Radical Nature

Before I forget, here’s a brief glimpse at another major exhibition I visited in London: Radical Nature: Art and Architecture for a Changing Planet – an RSA Arts & Ecology project at the Barbican Gallery.

Air-Port-City, Tomas Saraceno

From the RSA:
“The beauty and wonder of nature have provided inspiration for artists and architects for centuries. Since the 1960s, the increasingly evident degradation of the natural world and the effects of climate change have brought a new urgency to their responses. Radical Nature is the first exhibition to bring together key figures across different generations who have created utopian works and inspiring solutions for our ever-changing planet.

Work by pioneering figures such as the architectural collective Ant Farm and visionary architect Richard Buckminster Fuller, artists Joseph Beuys, Agnes Denes, Hans Haacke
and Robert Smithson, are shown alongside pieces by a younger generation of practitioners including Heather and Ivan Morison, R&Sie(n), Philippe Rahm and Simon Starling.”

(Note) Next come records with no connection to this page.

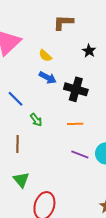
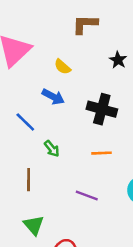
blue arrow: (48, 78) -> (53, 97), moved
purple line: (80, 154) -> (87, 196), moved

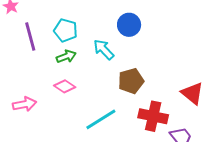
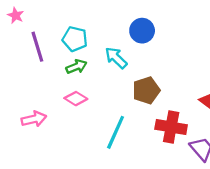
cyan line: (101, 119) -> (116, 132), turned -32

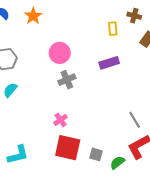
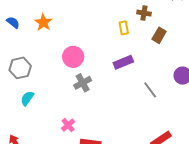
pink cross: (61, 120) -> (68, 125), moved
gray line: (135, 120) -> (150, 90), moved

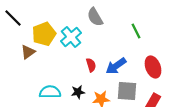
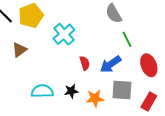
gray semicircle: (95, 17) -> (114, 14), moved
green line: (136, 31) -> (127, 39), moved
yellow pentagon: (44, 34) -> (31, 16), moved

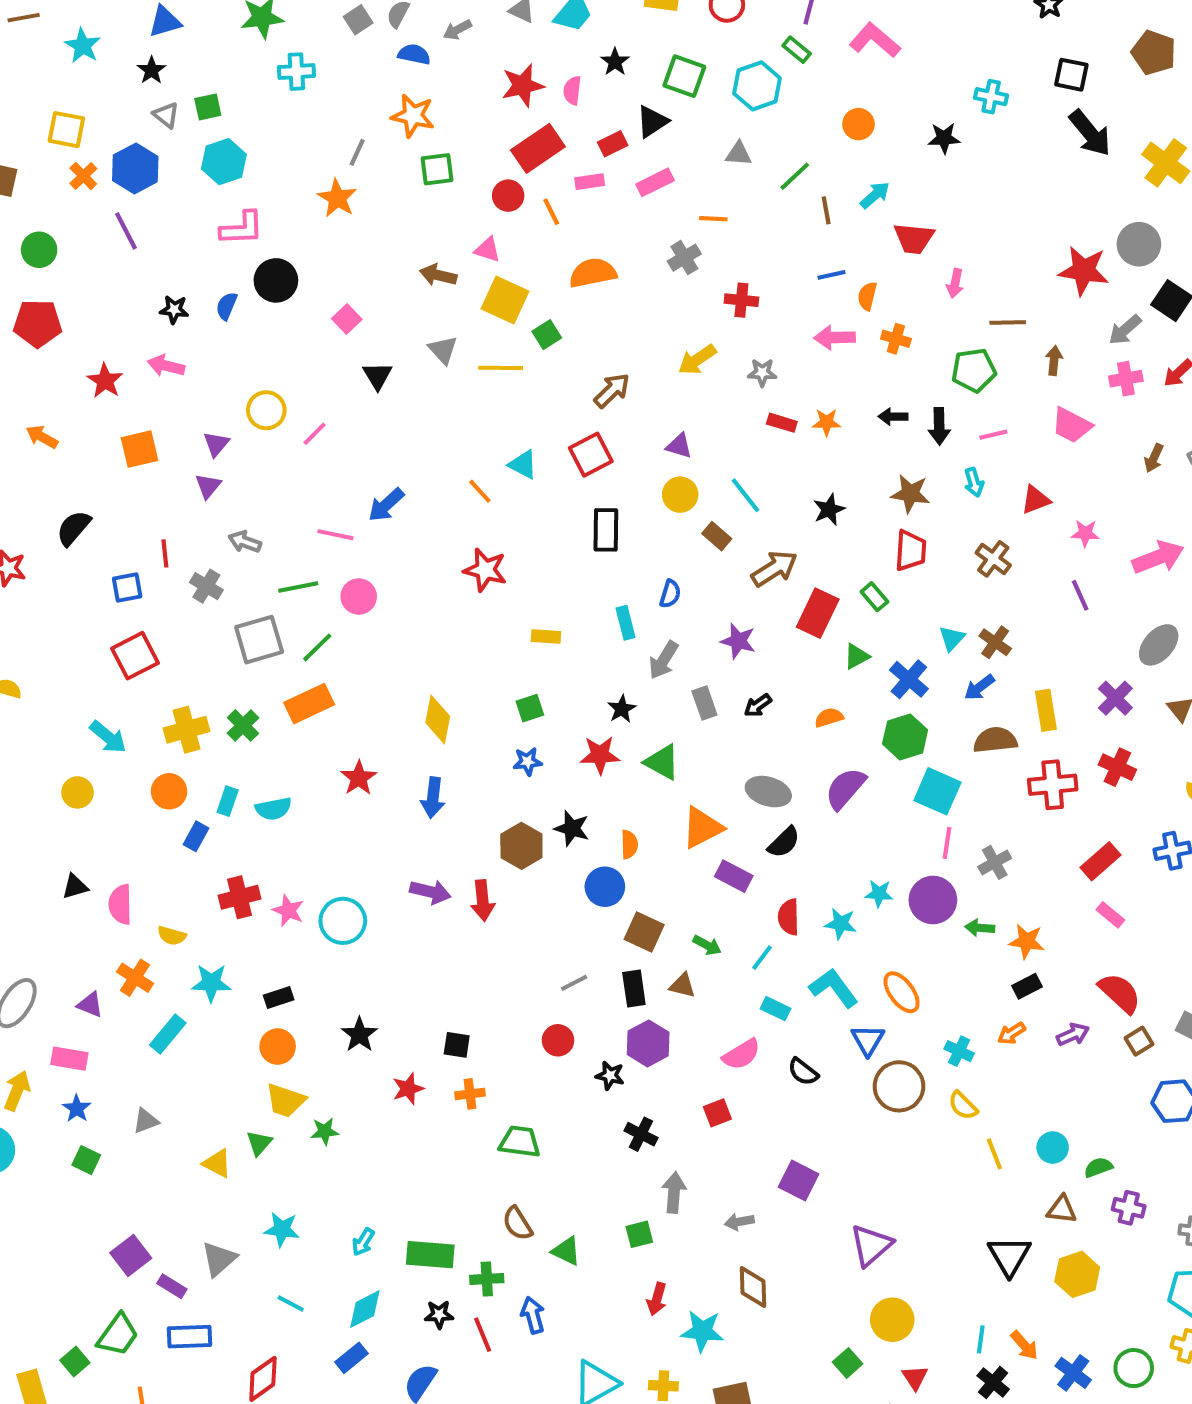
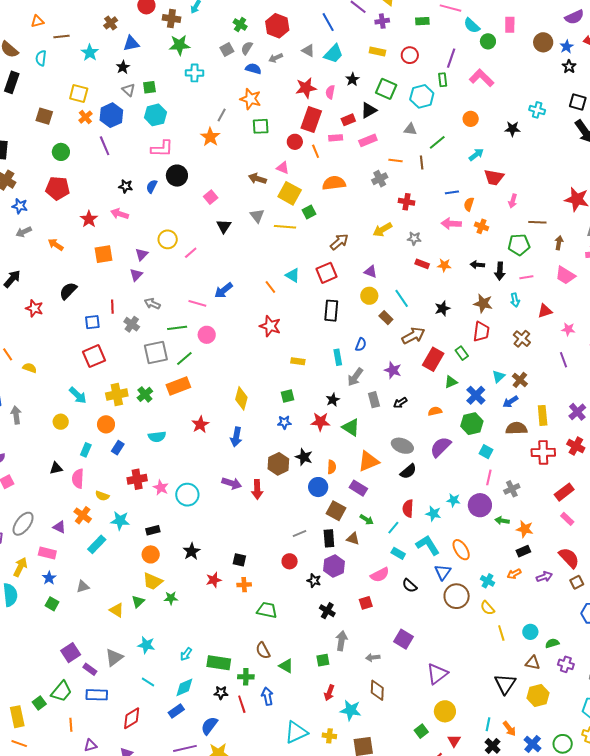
green rectangle: (797, 50) -> (443, 80), turned 40
red rectangle: (538, 148) -> (311, 120), turned -40
brown line: (826, 210) -> (422, 163), moved
cyan square: (937, 791) -> (486, 452), size x0.6
cyan rectangle: (228, 801) -> (86, 450), moved
purple rectangle: (734, 876) -> (358, 488), moved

Such a massive exhibition covering a huge range of territory! It was a privilege to experience the visionary ideas, dreams and projects of so many brilliant people all under one roof. Over the duration of the exhibition (it continues until 18th October), there is also a host of fascinating side-events, talks and off-site projects, which will make a huge impact, and reach thousands of people. There is The Dalston Mill for instance, created by EXYZT, an experimental and socially-engaged architectural collective. They have turned a disused railway site into a functioning windmill producing flour and bread, and offering a range of public activities and feasts.

Being a retrospective, I had seen many of the exhibits before. As I said, it was great to see this body of work all together. All were interesting, though some rather dated of course, and some downright distasteful – like the one pictured below – of Henrik Hakansson’s ‘Fallen Forest’ a section of rainforest attempting to grow sideways out of giant black plastic pots.

Fallen Forest 2006, Henrik Hakansson

Which is why, I suppose, I was most intrigued with the architectural works. They were less familiar to me, being outside my usual frame of reference. I was particularly taken with R & Sie(n)‘s representation of their termite-shaped building: ‘Symbiosishood’ inspired by the topography of its site, a former minefield on the border between North and South Korea. The exterior will be covered with an invasive native plant, kudzu, which will slowly colonise and make the building invisible. Sorry I can’t find any images of this, but here’s a link to some of their work. R & Sie (n).

I am, of course, a great fan of Buckminster Fuller, and saw his influence everywhere – from the Buckminster Fuller exhibit itself to the Air-Port-City of Tomas Saraceno – a utopian modular flying cell of conjoined ‘cities’ (See top picture).

Best of all I liked ‘I Am So Sorry. Goodbye’ by Heather and Ivan Morison – a sort of Tea House – positioned outside on the terrace of the Barbican, just at the water’s edge. Buckminster Fuller would have adored it. It’s a double-domed pavilion, based on his geodesic dome principle and made out of chestnut wood (I think). I sat inside, grateful to hide for a few minutes from all the concrete and the harsh urban spaces. Sipping hibiscus tea, absorbing the sweet scent of warm wood and watching fluffy white clouds float by outside – all to the gentle background sound of trickling water – that was not a bad experience!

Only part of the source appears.